**How to complete this task:** When copying the records below, keep every word as it is and drop the images.

--- Material provided ---

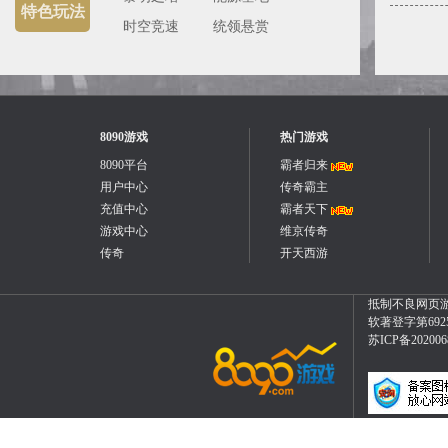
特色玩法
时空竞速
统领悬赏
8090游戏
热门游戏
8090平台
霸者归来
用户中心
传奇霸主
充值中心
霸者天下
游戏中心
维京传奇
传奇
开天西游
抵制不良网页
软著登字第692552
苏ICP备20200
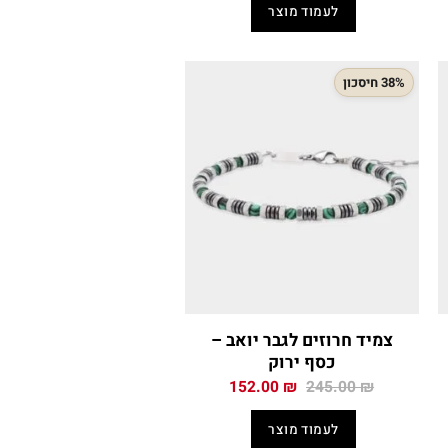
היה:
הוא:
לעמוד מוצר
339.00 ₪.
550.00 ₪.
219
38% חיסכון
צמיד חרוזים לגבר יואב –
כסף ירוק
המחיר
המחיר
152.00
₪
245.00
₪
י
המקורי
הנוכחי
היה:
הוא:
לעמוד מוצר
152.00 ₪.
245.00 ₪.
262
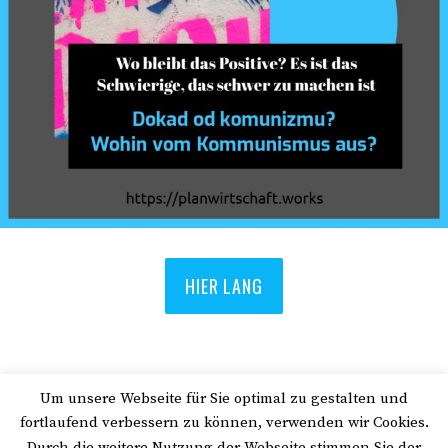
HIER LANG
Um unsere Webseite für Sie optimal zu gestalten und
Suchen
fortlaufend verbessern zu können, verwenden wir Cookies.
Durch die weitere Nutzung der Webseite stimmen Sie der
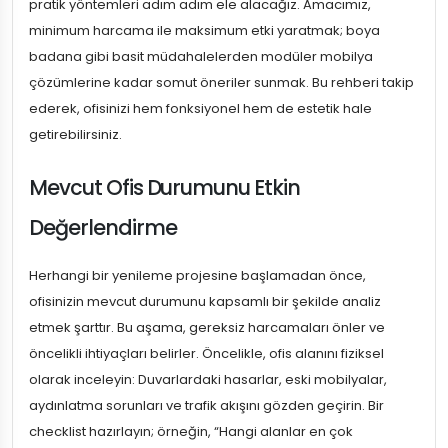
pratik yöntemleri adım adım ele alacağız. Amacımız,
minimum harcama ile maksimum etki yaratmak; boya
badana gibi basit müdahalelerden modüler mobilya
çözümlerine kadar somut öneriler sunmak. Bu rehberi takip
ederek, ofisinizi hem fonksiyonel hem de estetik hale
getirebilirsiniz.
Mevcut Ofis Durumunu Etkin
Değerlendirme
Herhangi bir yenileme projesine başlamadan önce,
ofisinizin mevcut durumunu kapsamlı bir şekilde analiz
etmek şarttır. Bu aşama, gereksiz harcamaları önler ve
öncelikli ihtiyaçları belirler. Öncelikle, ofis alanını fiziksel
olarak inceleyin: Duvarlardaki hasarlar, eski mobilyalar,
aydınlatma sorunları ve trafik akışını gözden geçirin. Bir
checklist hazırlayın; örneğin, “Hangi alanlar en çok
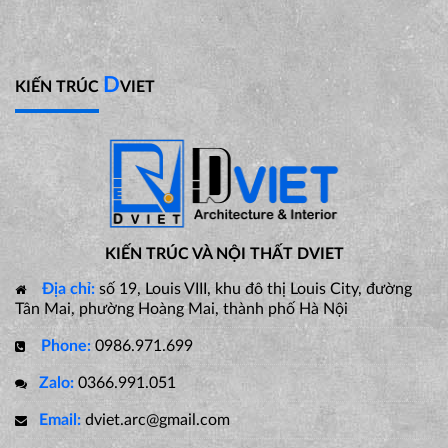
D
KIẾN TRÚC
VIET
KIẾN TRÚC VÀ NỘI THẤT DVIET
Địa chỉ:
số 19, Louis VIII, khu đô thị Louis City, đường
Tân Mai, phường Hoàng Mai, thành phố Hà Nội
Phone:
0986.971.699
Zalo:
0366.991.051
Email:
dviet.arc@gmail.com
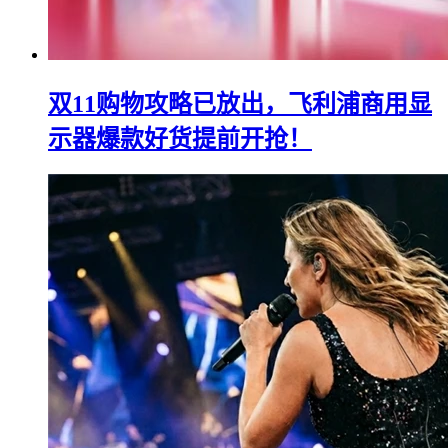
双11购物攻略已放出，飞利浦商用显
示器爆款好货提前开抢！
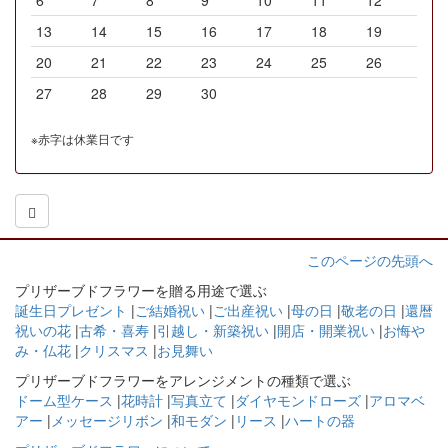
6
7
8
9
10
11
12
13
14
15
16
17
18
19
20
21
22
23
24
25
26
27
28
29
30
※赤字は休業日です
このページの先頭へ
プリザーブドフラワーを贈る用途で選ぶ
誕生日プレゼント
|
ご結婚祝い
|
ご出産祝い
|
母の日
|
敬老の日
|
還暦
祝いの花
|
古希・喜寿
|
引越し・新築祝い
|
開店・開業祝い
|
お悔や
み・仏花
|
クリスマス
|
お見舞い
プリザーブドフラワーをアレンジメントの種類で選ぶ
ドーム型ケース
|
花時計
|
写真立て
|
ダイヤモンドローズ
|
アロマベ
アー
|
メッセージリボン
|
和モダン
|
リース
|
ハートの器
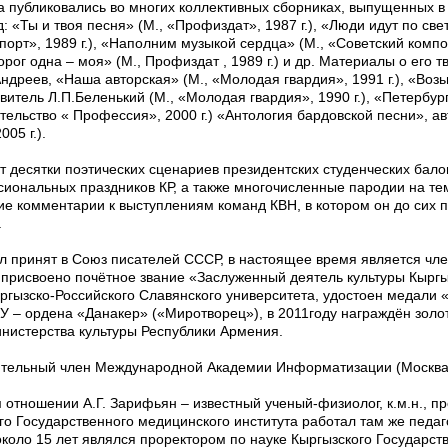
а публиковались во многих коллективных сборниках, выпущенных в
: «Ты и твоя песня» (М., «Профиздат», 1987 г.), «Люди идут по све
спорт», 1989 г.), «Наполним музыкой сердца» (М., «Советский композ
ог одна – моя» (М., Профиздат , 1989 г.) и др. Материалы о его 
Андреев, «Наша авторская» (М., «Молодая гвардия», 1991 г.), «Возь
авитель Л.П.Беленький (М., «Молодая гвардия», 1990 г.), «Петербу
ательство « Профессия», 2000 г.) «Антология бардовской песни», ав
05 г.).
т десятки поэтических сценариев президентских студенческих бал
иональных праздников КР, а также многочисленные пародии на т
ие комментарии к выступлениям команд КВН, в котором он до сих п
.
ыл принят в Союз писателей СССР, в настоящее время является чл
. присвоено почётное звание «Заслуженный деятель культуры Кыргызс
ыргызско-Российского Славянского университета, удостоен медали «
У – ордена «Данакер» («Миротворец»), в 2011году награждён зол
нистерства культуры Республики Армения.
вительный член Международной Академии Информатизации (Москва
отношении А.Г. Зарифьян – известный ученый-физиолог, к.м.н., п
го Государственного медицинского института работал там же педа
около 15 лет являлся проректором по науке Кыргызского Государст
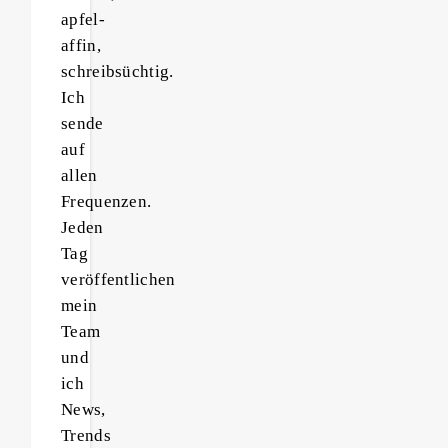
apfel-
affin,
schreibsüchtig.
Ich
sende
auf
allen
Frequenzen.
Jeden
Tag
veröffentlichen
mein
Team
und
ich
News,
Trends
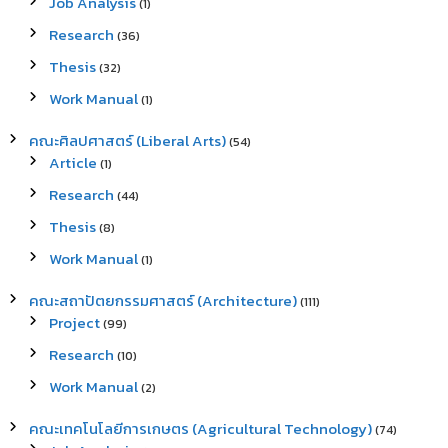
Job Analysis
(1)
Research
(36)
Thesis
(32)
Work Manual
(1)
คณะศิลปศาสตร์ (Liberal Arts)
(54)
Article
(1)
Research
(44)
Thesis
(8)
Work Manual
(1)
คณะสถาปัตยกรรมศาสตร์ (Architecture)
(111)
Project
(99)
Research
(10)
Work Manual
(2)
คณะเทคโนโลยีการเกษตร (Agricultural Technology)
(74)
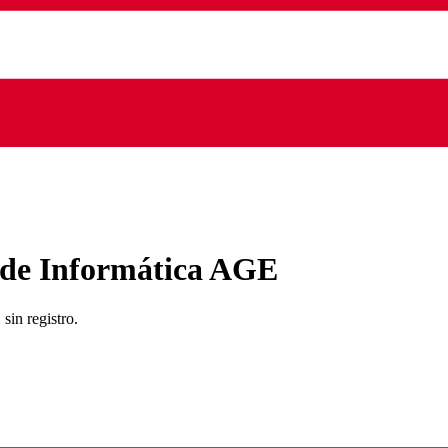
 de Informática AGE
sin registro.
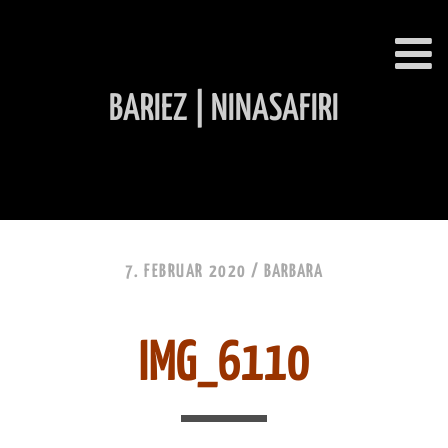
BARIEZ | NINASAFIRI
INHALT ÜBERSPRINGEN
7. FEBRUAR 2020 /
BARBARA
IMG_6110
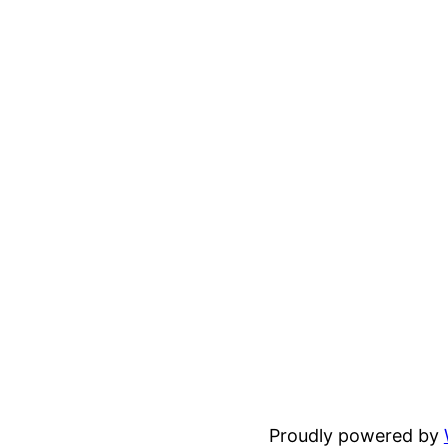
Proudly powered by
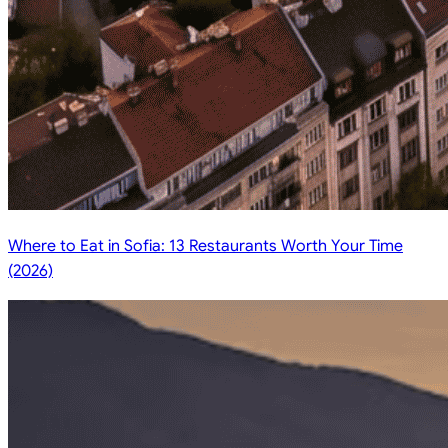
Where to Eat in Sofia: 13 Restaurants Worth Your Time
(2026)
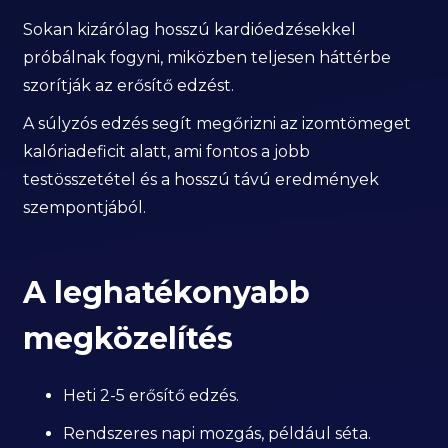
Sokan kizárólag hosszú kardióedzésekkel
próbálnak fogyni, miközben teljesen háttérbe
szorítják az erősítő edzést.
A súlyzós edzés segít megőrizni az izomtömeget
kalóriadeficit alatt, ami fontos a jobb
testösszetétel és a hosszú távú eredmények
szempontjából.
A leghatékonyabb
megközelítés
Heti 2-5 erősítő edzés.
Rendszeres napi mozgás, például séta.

---

**Result of this exercise:**
特色玩法
时空竞速
统领悬赏
8090游戏
热门游戏
8090平台
霸者归来
用户中心
传奇霸主
充值中心
霸者天下
游戏中心
维京传奇
传奇
开天西游
抵制不良网页
软著登字第692552
苏ICP备20200
היה:
הוא:
לעמוד מוצר
339.00 ₪.
550.00 ₪.
219
38% חיסכון
צמיד חרוזים לגבר יואב –
כסף ירוק
המחיר
המחיר
152.00
₪
245.00
₪
י
המקורי
הנוכחי
היה:
הוא:
לעמוד מוצר
152.00 ₪.
245.00 ₪.
262
HIER LANG
Um unsere Webseite für Sie optimal zu gestalten und
Suchen
fortlaufend verbessern zu können, verwenden wir Cookies.
Durch die weitere Nutzung der Webseite stimmen Sie der
pratik yöntemleri adım adım ele alacağız. Amacımız,
minimum harcama ile maksimum etki yaratmak; boya
badana gibi basit müdahalelerden modüler mobilya
çözümlerine kadar somut öneriler sunmak. Bu rehberi takip
ederek, ofisinizi hem fonksiyonel hem de estetik hale
getirebilirsiniz.
Mevcut Ofis Durumunu Etkin
Değerlendirme
Herhangi bir yenileme projesine başlamadan önce,
ofisinizin mevcut durumunu kapsamlı bir şekilde analiz
etmek şarttır. Bu aşama, gereksiz harcamaları önler ve
öncelikli ihtiyaçları belirler. Öncelikle, ofis alanını fiziksel
olarak inceleyin: Duvarlardaki hasarlar, eski mobilyalar,
aydınlatma sorunları ve trafik akışını gözden geçirin. Bir
checklist hazırlayın; örneğin, “Hangi alanlar en çok
D
KIẾN TRÚC
VIET
KIẾN TRÚC VÀ NỘI THẤT DVIET
Địa chỉ:
số 19, Louis VIII, khu đô thị Louis City, đường
Tân Mai, phường Hoàng Mai, thành phố Hà Nội
Phone:
0986.971.699
Zalo:
0366.991.051
Email:
dviet.arc@gmail.com
双11购物攻略已放出，飞利浦商用显
示器爆款好货提前开抢！
6
7
8
9
10
11
12
13
14
15
16
17
18
19
20
21
22
23
24
25
26
27
28
29
30
※赤字は休業日です
このページの先頭へ
プリザーブドフラワーを贈る用途で選ぶ
誕生日プレゼント
|
ご結婚祝い
|
ご出産祝い
|
母の日
|
敬老の日
|
還暦
祝いの花
|
古希・喜寿
|
引越し・新築祝い
|
開店・開業祝い
|
お悔や
み・仏花
|
クリスマス
|
お見舞い
プリザーブドフラワーをアレンジメントの種類で選ぶ
ドーム型ケース
|
花時計
|
写真立て
|
ダイヤモンドローズ
|
アロマベ
アー
|
メッセージリボン
|
和モダン
|
リース
|
ハートの器
а публиковались во многих коллективных сборниках, выпущенных в
: «Ты и твоя песня» (М., «Профиздат», 1987 г.), «Люди идут по све
спорт», 1989 г.), «Наполним музыкой сердца» (М., «Советский композ
ог одна – моя» (М., Профиздат , 1989 г.) и др. Материалы о его 
Андреев, «Наша авторская» (М., «Молодая гвардия», 1991 г.), «Возь
авитель Л.П.Беленький (М., «Молодая гвардия», 1990 г.), «Петербу
ательство « Профессия», 2000 г.) «Антология бардовской песни», ав
05 г.).
т десятки поэтических сценариев президентских студенческих бал
иональных праздников КР, а также многочисленные пародии на т
ие комментарии к выступлениям команд КВН, в котором он до сих п
.
ыл принят в Союз писателей СССР, в настоящее время является чл
. присвоено почётное звание «Заслуженный деятель культуры Кыргызс
ыргызско-Российского Славянского университета, удостоен медали «
У – ордена «Данакер» («Миротворец»), в 2011году награждён зол
нистерства культуры Республики Армения.
вительный член Международной Академии Информатизации (Москва
отношении А.Г. Зарифьян – известный ученый-физиолог, к.м.н., п
го Государственного медицинского института работал там же педа
около 15 лет являлся проректором по науке Кыргызского Государст
apfel-
affin,
schreibsüchtig.
Ich
sende
auf
allen
Frequenzen.
Jeden
Tag
veröffentlichen
mein
Team
und
ich
News,
Trends
Job Analysis
(1)
Research
(36)
Thesis
(32)
Work Manual
(1)
คณะศิลปศาสตร์ (Liberal Arts)
(54)
Article
(1)
Research
(44)
Thesis
(8)
Work Manual
(1)
คณะสถาปัตยกรรมศาสตร์ (Architecture)
(111)
Project
(99)
Research
(10)
Work Manual
(2)
คณะเทคโนโลยีการเกษตร (Agricultural Technology)
(74)
 de Informática AGE
sin registro.
BARIEZ | NINASAFIRI
INHALT ÜBERSPRINGEN
7. FEBRUAR 2020 /
BARBARA
IMG_6110
Proudly powered by
Where to Eat in Sofia: 13 Restaurants Worth Your Time
(2026)
Sokan kizárólag hosszú kardióedzésekkel
próbálnak fogyni, miközben teljesen háttérbe
szorítják az erősítő edzést.
A súlyzós edzés segít megőrizni az izomtömeget
kalóriadeficit alatt, ami fontos a jobb
testösszetétel és a hosszú távú eredmények
szempontjából.
A leghatékonyabb
megközelítés
Heti 2-5 erősítő edzés.
Rendszeres napi mozgás, például séta.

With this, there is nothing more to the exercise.